Debaters swarmed by police
By Dan Yurman
When a group of fourth-year Carleton University students set off for the North American Debating Tournament in Montréal last Friday, they ended up talking themselves out of a situation that was not on their debating agenda.
Mike Peters, Jordan Tan and James Clitheroe came face-to-face with the wrong end of a plethora of police revolvers after they shot cap guns from their car window while parked outside fellow team member Linda McMillan's house. When nearby neighbours thought the students were firing real guns at pedestrians, they called the Ottawa-Carleton Regional Police.
Stephanie Wanke, a student from the University of Alberta's debating team, was also in the car but was unarmed.

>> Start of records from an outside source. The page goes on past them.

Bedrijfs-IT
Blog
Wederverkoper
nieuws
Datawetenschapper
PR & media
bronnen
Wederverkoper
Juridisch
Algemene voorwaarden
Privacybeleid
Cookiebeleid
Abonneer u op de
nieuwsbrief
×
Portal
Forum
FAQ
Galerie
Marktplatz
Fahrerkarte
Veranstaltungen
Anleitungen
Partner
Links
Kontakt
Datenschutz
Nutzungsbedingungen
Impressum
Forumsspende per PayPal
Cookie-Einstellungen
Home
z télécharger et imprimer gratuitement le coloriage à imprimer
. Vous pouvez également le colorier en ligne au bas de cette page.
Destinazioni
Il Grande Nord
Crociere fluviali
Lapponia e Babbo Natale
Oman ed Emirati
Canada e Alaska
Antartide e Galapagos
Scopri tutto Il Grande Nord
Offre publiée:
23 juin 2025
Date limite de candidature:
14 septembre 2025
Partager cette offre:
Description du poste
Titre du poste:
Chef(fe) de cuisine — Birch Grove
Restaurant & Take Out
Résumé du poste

Tan, who purchased the toy guns, said he was confused when police arrived and thought they were approaching the car for a seat-belt infraction. He said when the officers unholstered their weapons though, he knew it was because of the cap guns.

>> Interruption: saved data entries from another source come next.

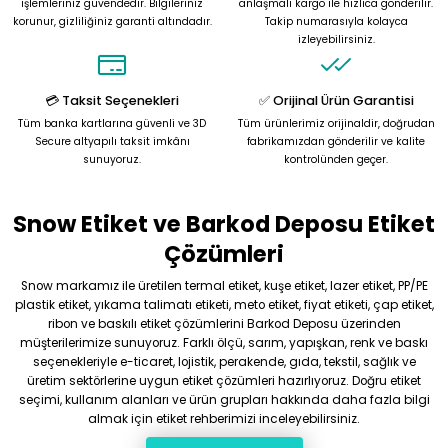
işlemleriniz güvendedir. Bilgileriniz
anlaşmalı kargo ile hızlıca gönderilir.
korunur, gizliliğiniz garanti altındadır.
Takip numarasıyla kolayca
izleyebilirsiniz.
💳 Taksit Seçenekleri
✅ Orijinal Ürün Garantisi
Tüm banka kartlarına güvenli ve 3D
Tüm ürünlerimiz orijinaldir, doğrudan
Secure altyapılı taksit imkânı
fabrikamızdan gönderilir ve kalite
sunuyoruz.
kontrolünden geçer.
Snow Etiket ve Barkod Deposu Etiket
Çözümleri
Snow markamız ile üretilen termal etiket, kuşe etiket, lazer etiket, PP/PE
plastik etiket, yıkama talimatı etiketi, meto etiket, fiyat etiketi, çap etiket,
ribon ve baskılı etiket çözümlerini Barkod Deposu üzerinden
müşterilerimize sunuyoruz. Farklı ölçü, sarım, yapışkan, renk ve baskı
seçenekleriyle e-ticaret, lojistik, perakende, gıda, tekstil, sağlık ve
üretim sektörlerine uygun etiket çözümleri hazırlıyoruz. Doğru etiket
seçimi, kullanım alanları ve ürün grupları hakkında daha fazla bilgi
almak için etiket rehberimizi inceleyebilirsiniz.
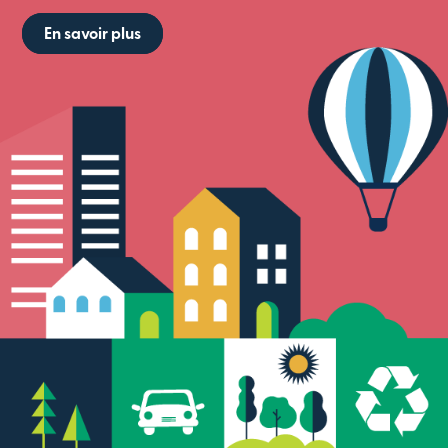
En savoir plus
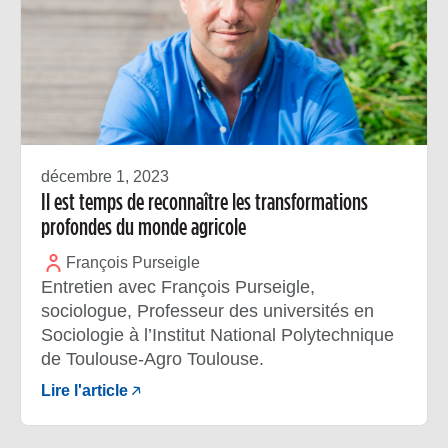
décembre 1, 2023
Il est temps de reconnaître les transformations
profondes du monde agricole
François Purseigle
Entretien avec François Purseigle,
sociologue, Professeur des universités en
Sociologie à l’Institut National Polytechnique
de Toulouse-Agro Toulouse.
Lire l'article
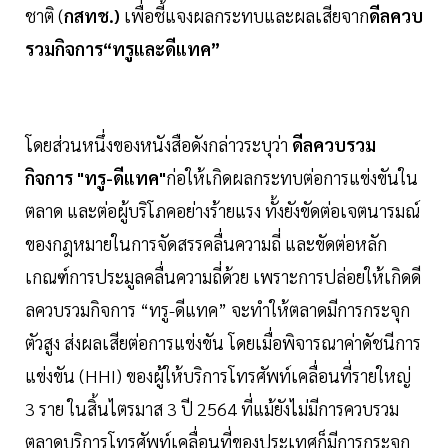
ชาติ (
กสทช.)
เพื่อชี้แจงผลกระทบและผลเสียจาก
ดีลควบ
รวมกิจการ“ทรูและดีแทค”
โดยส่วนหนึ่งของหนังสือดังกล่าวระบุว่า
ดีลควบรวม
กิจการ "ทรู-ดีแทค"
ก่อให้เกิดผลกระทบต่อการแข่งขันใน
ตลาด และต่อผู้บริโภคอย่างร้ายแรง ทั้งยังขัดต่อเจตนารมณ์
ของกฎหมายในการจัดสรรคลื่นความถี่ และขัดต่อหลัก
เกณฑ์การประมูลคลื่นความถี่ด้วย เพราะการปล่อยให้เกิดดี
ลควบรวมกิจการ “ทรู-ดีแทค” จะทำให้ตลาดมีการกระจุก
ตัวสูง ส่งผลเสียต่อการแข่งขัน โดยเมื่อพิจารณาค่าดัชนีการ
แข่งขัน (HHI) ของผู้ให้บริการโทรศัพท์เคลื่อนที่รายใหญ่
3 ราย ในสิ้นไตรมาส 3 ปี 2564 ที่แม้ยังไม่มีการควบรวม
ตลาดบริการโทรศัพท์เคลื่อนที่ของประเทศก็มีการกระจุก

All four students were arrested and taken to the police station.
"We were stupid," he said. "Theoretically, if we were to make the wrong move, we would have felt the wrath of the state pinching our necks."
Sgt. Gilles Larochelle of the OCRP said the students were very compliant with the officers, as they got out of the car one by one and surrendered without a fuss. He added there were no charges laid.
"There are a lot of factors taken into consideration [when laying charges], one of which is the probability of a successful conviction," Larochelle said. He added because they were students, the relative harmlessness of the incident and because they were cooperative with the police, charges were not laid.
A similar stance was taken by the Carleton University Students' Association, who funded the debating team's trip to Montréal. "We're not going to take any action," said CSA director of academics Craig Watson. "They were just fooling around and got into a little more trouble than usual it's just a case of a joke gone bad."
Western Debating Society President Rob Silver said before the tournament started, the story had spread that the team from Carleton had been incarcerated. "When we first heard they had been arrested, we immediately thought they had been shipping illegal substances. We then felt intimidated because adversity seems to bring out the best in debaters."
Silver was referring to last year when the Western squad wrecked their van on the way to a tournament and ended up winning in spite of their unfortunate incident.